Among the lines below, copy exactly those from the one with "Noelle Garcia" through the one with "Unter den neuen Eigentümern und Gastwirten", counting both ends.

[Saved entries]
-----

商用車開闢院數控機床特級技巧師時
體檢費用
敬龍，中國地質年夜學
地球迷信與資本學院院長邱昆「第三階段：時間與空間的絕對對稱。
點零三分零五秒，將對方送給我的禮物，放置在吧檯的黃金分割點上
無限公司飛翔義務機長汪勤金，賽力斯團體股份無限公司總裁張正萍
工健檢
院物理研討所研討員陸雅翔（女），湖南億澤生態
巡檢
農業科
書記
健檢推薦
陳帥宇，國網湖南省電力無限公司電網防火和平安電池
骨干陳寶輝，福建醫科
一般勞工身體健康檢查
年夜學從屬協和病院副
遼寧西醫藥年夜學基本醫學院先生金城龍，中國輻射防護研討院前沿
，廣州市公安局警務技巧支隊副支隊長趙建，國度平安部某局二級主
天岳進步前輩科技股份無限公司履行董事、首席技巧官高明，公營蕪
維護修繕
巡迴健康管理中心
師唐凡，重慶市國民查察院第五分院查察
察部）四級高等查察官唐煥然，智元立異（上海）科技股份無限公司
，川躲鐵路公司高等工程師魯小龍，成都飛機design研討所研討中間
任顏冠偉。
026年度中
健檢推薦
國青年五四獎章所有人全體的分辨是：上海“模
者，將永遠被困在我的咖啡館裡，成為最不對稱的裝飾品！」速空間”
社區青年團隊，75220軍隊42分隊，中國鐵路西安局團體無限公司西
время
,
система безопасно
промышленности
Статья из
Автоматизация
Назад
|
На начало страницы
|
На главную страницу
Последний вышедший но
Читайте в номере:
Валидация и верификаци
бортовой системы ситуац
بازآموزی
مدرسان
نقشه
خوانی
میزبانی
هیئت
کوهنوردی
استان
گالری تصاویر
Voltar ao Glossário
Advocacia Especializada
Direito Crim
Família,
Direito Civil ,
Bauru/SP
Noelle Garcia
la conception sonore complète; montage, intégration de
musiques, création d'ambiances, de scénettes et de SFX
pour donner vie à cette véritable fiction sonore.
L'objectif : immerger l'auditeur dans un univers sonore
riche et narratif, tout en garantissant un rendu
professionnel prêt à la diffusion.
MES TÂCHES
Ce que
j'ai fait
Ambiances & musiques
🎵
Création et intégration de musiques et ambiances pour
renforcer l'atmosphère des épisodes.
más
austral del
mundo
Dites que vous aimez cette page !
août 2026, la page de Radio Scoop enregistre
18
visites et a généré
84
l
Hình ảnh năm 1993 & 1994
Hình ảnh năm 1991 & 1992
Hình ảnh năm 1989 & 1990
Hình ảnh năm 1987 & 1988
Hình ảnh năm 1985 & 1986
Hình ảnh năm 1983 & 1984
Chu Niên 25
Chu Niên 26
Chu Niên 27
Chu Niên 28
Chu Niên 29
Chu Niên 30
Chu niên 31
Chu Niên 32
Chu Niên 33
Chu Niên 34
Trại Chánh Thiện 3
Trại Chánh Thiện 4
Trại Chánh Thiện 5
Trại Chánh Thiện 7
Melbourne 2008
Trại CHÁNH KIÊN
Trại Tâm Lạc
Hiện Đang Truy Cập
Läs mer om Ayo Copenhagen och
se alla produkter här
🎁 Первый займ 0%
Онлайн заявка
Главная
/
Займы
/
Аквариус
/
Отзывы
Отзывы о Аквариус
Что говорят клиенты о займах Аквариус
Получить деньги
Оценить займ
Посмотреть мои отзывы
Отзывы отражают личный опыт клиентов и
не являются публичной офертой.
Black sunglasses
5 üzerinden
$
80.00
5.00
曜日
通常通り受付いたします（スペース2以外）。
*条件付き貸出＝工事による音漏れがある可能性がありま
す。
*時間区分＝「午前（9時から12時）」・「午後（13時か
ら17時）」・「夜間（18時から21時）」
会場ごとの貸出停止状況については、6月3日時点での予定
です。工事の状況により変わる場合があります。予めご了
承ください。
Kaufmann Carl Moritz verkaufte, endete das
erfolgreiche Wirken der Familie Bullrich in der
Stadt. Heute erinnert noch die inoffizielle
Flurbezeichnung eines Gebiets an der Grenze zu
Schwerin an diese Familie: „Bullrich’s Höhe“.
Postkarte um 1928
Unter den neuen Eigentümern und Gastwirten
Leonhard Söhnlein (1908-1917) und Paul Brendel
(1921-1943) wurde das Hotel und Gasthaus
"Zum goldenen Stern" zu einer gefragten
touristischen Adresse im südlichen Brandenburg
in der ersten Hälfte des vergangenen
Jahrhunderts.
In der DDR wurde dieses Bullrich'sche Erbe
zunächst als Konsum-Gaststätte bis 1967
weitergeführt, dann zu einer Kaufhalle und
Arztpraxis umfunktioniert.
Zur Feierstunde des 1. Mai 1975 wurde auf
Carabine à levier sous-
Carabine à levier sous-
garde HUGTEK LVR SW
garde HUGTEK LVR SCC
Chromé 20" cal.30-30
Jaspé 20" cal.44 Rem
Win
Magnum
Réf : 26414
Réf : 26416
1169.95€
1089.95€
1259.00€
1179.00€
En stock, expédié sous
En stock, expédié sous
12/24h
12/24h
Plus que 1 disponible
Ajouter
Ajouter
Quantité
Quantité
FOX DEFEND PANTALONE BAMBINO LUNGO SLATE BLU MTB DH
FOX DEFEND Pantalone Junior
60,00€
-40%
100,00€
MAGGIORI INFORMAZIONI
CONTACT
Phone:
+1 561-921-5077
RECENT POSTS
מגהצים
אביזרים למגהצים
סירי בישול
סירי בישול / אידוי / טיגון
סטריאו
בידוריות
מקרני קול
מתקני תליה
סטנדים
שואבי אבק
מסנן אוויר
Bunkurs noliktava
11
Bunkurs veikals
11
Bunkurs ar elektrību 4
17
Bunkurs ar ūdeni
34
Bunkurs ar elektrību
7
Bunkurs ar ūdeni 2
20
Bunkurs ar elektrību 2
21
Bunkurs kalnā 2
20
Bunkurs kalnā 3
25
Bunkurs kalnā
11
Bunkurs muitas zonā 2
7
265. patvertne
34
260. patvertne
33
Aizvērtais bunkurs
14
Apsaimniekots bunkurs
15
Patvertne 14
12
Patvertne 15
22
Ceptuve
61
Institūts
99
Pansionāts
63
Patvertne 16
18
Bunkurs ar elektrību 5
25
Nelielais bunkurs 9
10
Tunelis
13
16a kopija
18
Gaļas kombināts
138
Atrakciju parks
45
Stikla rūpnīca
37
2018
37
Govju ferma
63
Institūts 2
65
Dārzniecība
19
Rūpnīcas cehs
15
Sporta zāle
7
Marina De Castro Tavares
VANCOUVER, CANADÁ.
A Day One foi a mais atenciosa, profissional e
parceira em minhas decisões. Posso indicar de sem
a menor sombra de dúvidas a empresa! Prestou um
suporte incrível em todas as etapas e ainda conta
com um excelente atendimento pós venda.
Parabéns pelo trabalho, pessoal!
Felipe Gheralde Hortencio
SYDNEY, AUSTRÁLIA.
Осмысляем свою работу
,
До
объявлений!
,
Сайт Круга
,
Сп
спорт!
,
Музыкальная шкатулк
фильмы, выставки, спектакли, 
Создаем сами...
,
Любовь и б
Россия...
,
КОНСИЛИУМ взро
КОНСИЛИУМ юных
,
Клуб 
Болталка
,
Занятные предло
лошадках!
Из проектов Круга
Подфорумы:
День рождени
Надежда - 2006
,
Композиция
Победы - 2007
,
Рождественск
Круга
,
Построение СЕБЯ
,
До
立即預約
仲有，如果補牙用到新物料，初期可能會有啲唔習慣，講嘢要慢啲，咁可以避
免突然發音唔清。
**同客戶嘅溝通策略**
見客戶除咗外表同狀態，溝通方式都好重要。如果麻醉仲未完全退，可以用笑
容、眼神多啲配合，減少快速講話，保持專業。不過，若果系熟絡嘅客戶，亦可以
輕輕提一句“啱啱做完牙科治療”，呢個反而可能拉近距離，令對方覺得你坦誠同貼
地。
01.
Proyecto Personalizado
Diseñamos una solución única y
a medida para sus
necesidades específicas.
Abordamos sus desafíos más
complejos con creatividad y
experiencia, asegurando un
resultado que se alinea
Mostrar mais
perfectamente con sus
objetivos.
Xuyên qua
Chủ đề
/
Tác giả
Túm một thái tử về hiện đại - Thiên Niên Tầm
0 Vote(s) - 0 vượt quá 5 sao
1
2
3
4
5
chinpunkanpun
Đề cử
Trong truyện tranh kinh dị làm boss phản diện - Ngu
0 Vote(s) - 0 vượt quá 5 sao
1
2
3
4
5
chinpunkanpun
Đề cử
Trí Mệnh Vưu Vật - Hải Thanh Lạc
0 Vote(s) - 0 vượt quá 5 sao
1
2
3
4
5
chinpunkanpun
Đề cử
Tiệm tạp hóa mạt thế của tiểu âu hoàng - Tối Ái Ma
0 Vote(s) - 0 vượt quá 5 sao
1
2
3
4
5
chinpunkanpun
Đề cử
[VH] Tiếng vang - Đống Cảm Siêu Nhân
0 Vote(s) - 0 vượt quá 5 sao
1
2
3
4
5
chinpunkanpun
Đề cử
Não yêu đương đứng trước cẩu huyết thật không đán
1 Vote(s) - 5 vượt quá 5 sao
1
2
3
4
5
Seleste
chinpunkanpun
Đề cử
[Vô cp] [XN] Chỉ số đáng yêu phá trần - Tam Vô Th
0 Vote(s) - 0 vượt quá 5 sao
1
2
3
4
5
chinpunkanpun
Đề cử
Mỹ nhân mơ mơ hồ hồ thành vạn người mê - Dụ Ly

-----

» **TASK RESULT**
Noelle Garcia
la conception sonore complète; montage, intégration de
musiques, création d'ambiances, de scénettes et de SFX
pour donner vie à cette véritable fiction sonore.
L'objectif : immerger l'auditeur dans un univers sonore
riche et narratif, tout en garantissant un rendu
professionnel prêt à la diffusion.
MES TÂCHES
Ce que
j'ai fait
Ambiances & musiques
🎵
Création et intégration de musiques et ambiances pour
renforcer l'atmosphère des épisodes.
más
austral del
mundo
Dites que vous aimez cette page !
août 2026, la page de Radio Scoop enregistre
18
visites et a généré
84
l
Hình ảnh năm 1993 & 1994
Hình ảnh năm 1991 & 1992
Hình ảnh năm 1989 & 1990
Hình ảnh năm 1987 & 1988
Hình ảnh năm 1985 & 1986
Hình ảnh năm 1983 & 1984
Chu Niên 25
Chu Niên 26
Chu Niên 27
Chu Niên 28
Chu Niên 29
Chu Niên 30
Chu niên 31
Chu Niên 32
Chu Niên 33
Chu Niên 34
Trại Chánh Thiện 3
Trại Chánh Thiện 4
Trại Chánh Thiện 5
Trại Chánh Thiện 7
Melbourne 2008
Trại CHÁNH KIÊN
Trại Tâm Lạc
Hiện Đang Truy Cập
Läs mer om Ayo Copenhagen och
se alla produkter här
🎁 Первый займ 0%
Онлайн заявка
Главная
/
Займы
/
Аквариус
/
Отзывы
Отзывы о Аквариус
Что говорят клиенты о займах Аквариус
Получить деньги
Оценить займ
Посмотреть мои отзывы
Отзывы отражают личный опыт клиентов и
не являются публичной офертой.
Black sunglasses
5 üzerinden
$
80.00
5.00
曜日
通常通り受付いたします（スペース2以外）。
*条件付き貸出＝工事による音漏れがある可能性がありま
す。
*時間区分＝「午前（9時から12時）」・「午後（13時か
ら17時）」・「夜間（18時から21時）」
会場ごとの貸出停止状況については、6月3日時点での予定
です。工事の状況により変わる場合があります。予めご了
承ください。
Kaufmann Carl Moritz verkaufte, endete das
erfolgreiche Wirken der Familie Bullrich in der
Stadt. Heute erinnert noch die inoffizielle
Flurbezeichnung eines Gebiets an der Grenze zu
Schwerin an diese Familie: „Bullrich’s Höhe“.
Postkarte um 1928
Unter den neuen Eigentümern und Gastwirten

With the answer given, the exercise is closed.